Collected data:

+ + + + +

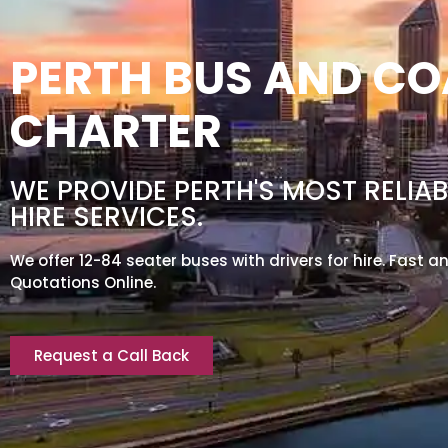
PERTH BUS AND C
CHARTER
WE PROVIDE PERTH'S MOST RELIAB
HIRE SERVICES.
We offer 12-84 seater buses with drivers for hire. Fast a
Quotations Online.
Request a Call Back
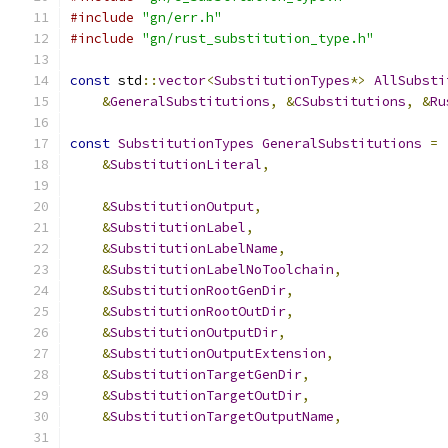
#include
"gn/err.h"
#include
"gn/rust_substitution_type.h"
const
 std
::
vector
<
SubstitutionTypes
*>
AllSubsti
&
GeneralSubstitutions
,
&
CSubstitutions
,
&
Ru
const
SubstitutionTypes
GeneralSubstitutions
=
&
SubstitutionLiteral
,
&
SubstitutionOutput
,
&
SubstitutionLabel
,
&
SubstitutionLabelName
,
&
SubstitutionLabelNoToolchain
,
&
SubstitutionRootGenDir
,
&
SubstitutionRootOutDir
,
&
SubstitutionOutputDir
,
&
SubstitutionOutputExtension
,
&
SubstitutionTargetGenDir
,
&
SubstitutionTargetOutDir
,
&
SubstitutionTargetOutputName
,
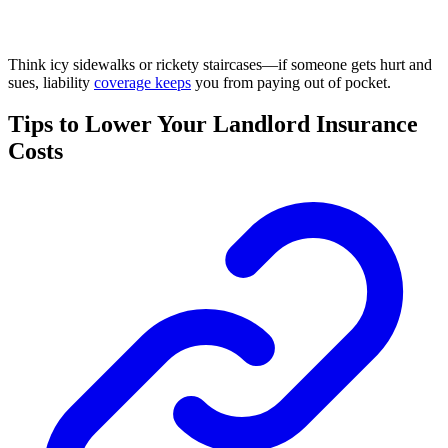
Think icy sidewalks or rickety staircases—if someone gets hurt and
sues, liability
coverage keeps
you from paying out of pocket.
Tips to Lower Your Landlord Insurance
Costs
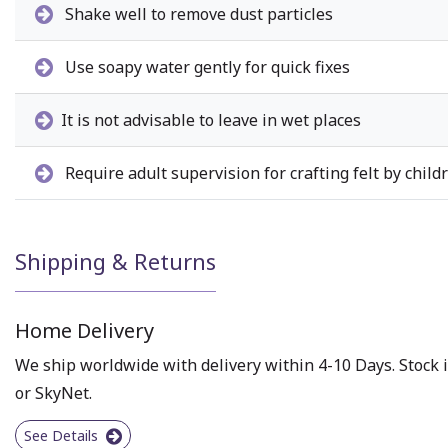
Shake well to remove dust particles
Use soapy water gently for quick fixes
It is not advisable to leave in wet places
Require adult supervision for crafting felt by child
Shipping & Returns
Home Delivery
We ship worldwide with delivery within 4-10 Days. Stock i
or SkyNet.
See Details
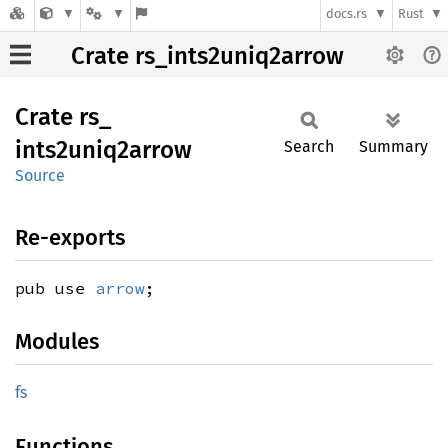
docs.rs
Rust
Crate rs_ints2uniq2arrow
Crate
rs_
ints2uniq2arrow
Search
Summary
Source
Re-exports
pub use
arrow
;
Modules
fs
Functions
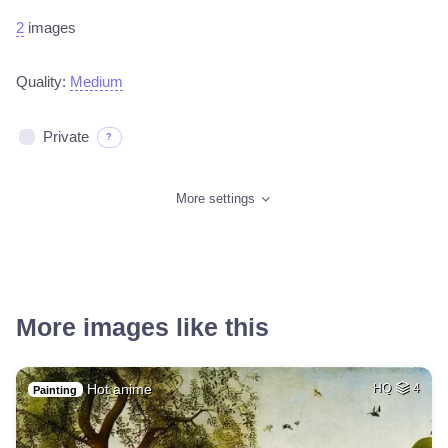
2
images
Quality:
Medium
Private
?
More settings
More images like this
Hot anime
HQ
4
Painting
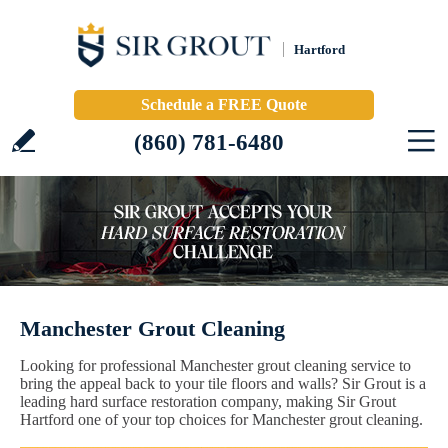
Hartford
Schedule a FREE Quote
(860) 781-6480
Manchester Grout Cleaning
Looking for professional Manchester grout cleaning service to
bring the appeal back to your tile floors and walls? Sir Grout is a
leading hard surface restoration company, making Sir Grout
Hartford one of your top choices for Manchester grout cleaning.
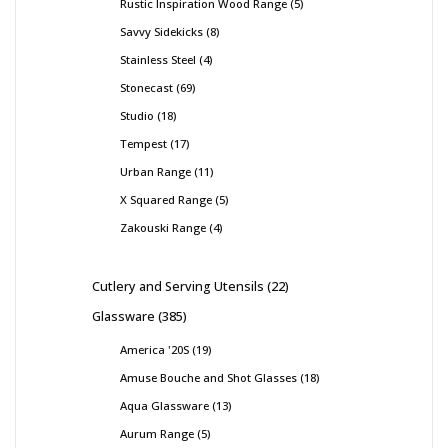
Rustic Inspiration Wood Range
5
Savvy Sidekicks
8
Stainless Steel
4
Stonecast
69
Studio
18
Tempest
17
Urban Range
11
X Squared Range
5
Zakouski Range
4
Cutlery and Serving Utensils
22
Glassware
385
America '20S
19
Amuse Bouche and Shot Glasses
18
Aqua Glassware
13
Aurum Range
5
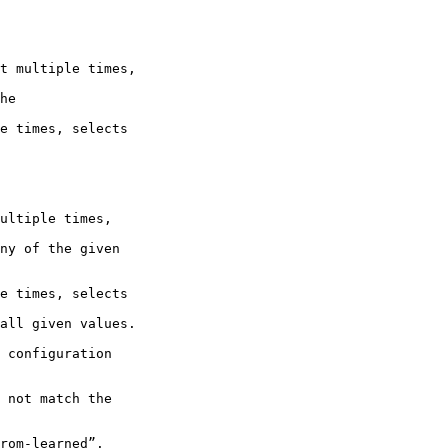
t multiple times,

+ + + + +

**Assigned task:** Reply with nothing but the number of lines in the data above that contain "Manchester".

**Exercise response:** 3